Carl Boon
The Fulsome Apathy of Daphne Alexander
Just after her twenty-first birthday, Daphne Alexander decided that the evils of the world could be eliminated by the practice of “fulsome apathy.” Nobody knew exactly what she had in mind. Her co-workers at the beauty salon thought it sounded pretty good. The Saturday night group at Danny’s Pub agreed—after a few rounds—that it was a step in the right direction. Her mother was concerned. And her father, who was living in Phoenix at the time with a woman who was exactly Daphne’s age, wanted to know more. He’d be back in El Paso for a few days over Christmas, and they could talk.
I’d gone to high school with Daph and thought the whole thing was a crock of shit, which I told her over coffee one lunch break at the Guarded Owl. “Look,” I said, “you just went through a bad breakup, your dad’s out in the desert hammering on some college girl, and we happen to be in the midst of the worst pandemic in a hundred years. Maybe lay off the New Age dazzle and, I don’t know, be normal.” The problem was it wasn’t New Agey at all, her practice. As she explained over flat whites (no one drinks regular coffee anymore), it meant “caring deeply from a honed distance.” It meant “total and utter human connection minus the mechanics of connection.” She wrapped her hand around her coffee cup and (yes, I wanted to kiss it, blue fingernails and all) elaborated. “To be honest, one mustn’t care.” I got it, but I really didn’t, so we decided to catch a movie and dinner after her shift at Darneen’s.

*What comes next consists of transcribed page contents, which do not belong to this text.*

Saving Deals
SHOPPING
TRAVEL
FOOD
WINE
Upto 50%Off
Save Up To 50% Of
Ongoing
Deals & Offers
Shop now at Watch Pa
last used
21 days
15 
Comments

Denzel Washington surprised us. He’d shed a few pounds since the last flick, and though he wasn’t quite The Rock, he looked damn good. Then we went to Martin’s, a Tex-Mex place out of 43rd Street, where Daph downed a pair of margaritas to gather what I assumed was the courage to tell me it was something she’d read about online, probably on one of those Reddit pages. But I was wrong. My old friend was more nuanced than I’d expected. “Distance functions as a gift. The gift of distance is the gift of giving, and the gift of giving is a trial whereby the gifted may arrive at his or her conclusions. Like, look. Say I’m in love with Pierre and he composes a piano sonata for me. That’s his soul, his effort, his mercury. What good is it for me to get up into him? He has to breathe it; he has to be that thing for a while. Or else I’m aiding in his misplacement, his shadow of opportunity. As for my part, that would amount to a transgression, a rousing of what shouldn’t be roused. Not yet.”

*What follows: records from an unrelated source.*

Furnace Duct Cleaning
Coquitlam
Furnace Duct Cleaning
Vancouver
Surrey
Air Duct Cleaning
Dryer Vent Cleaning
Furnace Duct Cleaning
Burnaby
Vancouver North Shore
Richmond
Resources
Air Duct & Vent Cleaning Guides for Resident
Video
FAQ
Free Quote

If you’re confused, think how I felt. I asked the waitress for a Tecate and another plate of nachos. A man two booths over was wearing an obscene sombrero; it must’ve been his birthday. The manager was serenading him with a José Feliciano song about unrequited amor. I wanted to die, but first I wanted to make love to Daphne Alexander because she seemed so sincere. (You don’t get that too often among members of my generation.) To be precise, I thought I could fuck the confusion right out of her, but she was onto me. “If we make love tonight, Carl, be it at your place or mine, you must always remember that it was not a pursuit but rather a statement of vast human inadequacy. Not a triumph or even a moment but something that exists on its own, a fallen olive or the last bit of waffle batter left inside the bowl.”

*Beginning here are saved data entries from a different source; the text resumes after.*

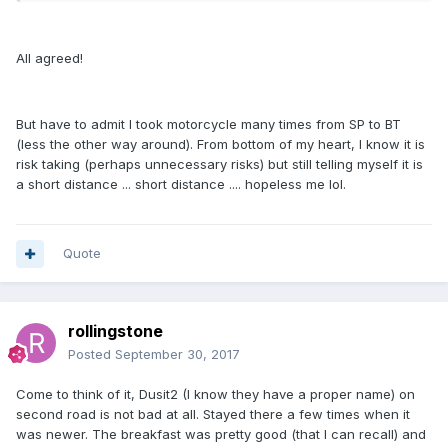
All agreed!
But have to admit I took motorcycle many times from SP to BT
(less the other way around). From bottom of my heart, I know it is
risk taking (perhaps unnecessary risks) but still telling myself it is
a short distance ... short distance .... hopeless me lol.
Quote
rollingstone
Posted
September 30, 2017
Come to think of it, Dusit2 (I know they have a proper name) on
second road is not bad at all. Stayed there a few times when it
was newer. The breakfast was pretty good (that I can recall) and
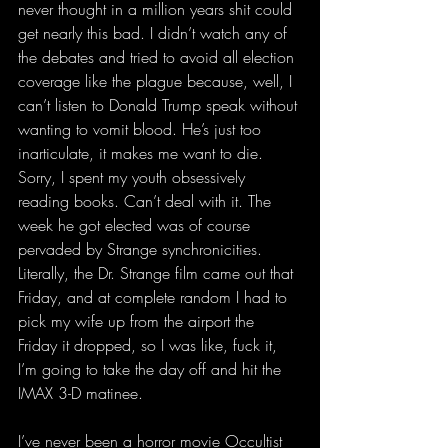
never thought in a million years shit could 
get nearly this bad. I didn’t watch any of 
the debates and tried to avoid all election 
coverage like the plague because, well, I 
can’t listen to Donald Trump speak without 
wanting to vomit blood. He’s just too 
inarticulate, it makes me want to die. 
Sorry, I spent my youth obsessively 
reading books. Can’t deal with it. The 
week he got elected was of course 
pervaded by Strange synchronicities. 
Literally, the Dr. Strange film came out that 
Friday, and at complete random I had to 
pick my wife up from the airport the 
Friday it dropped, so I was like, fuck it, 
I’m going to take the day off and hit the 
IMAX 3-D matinee.  
I’ve never been a horror movie Occultist 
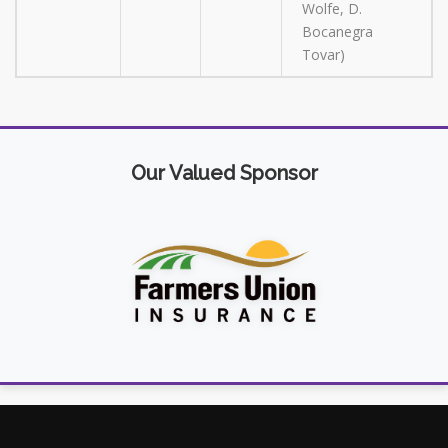
Wolfe, D.
Bocanegra
Tovar)
Our Valued Sponsor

The philosophical doctrine meant sex was out. We ate our burritos in silence (mine beef, hers chicken) and mused on Denzel, his better movies, and how cold it was for El Paso in November. She spoke about her father and I spoke of mine, and we concluded that I should take the leftover burritos home. She looked tired. I thought at first it was the margaritas or her work—so much hair to cut, so little pay—but I realized it was something deeper, like a wound that wouldn’t heal. I offered to drive her home, but she opted for a cab. She wanted to go to the cemetery and be among the dead for a while. She wanted to do that, and I had no way of stopping her.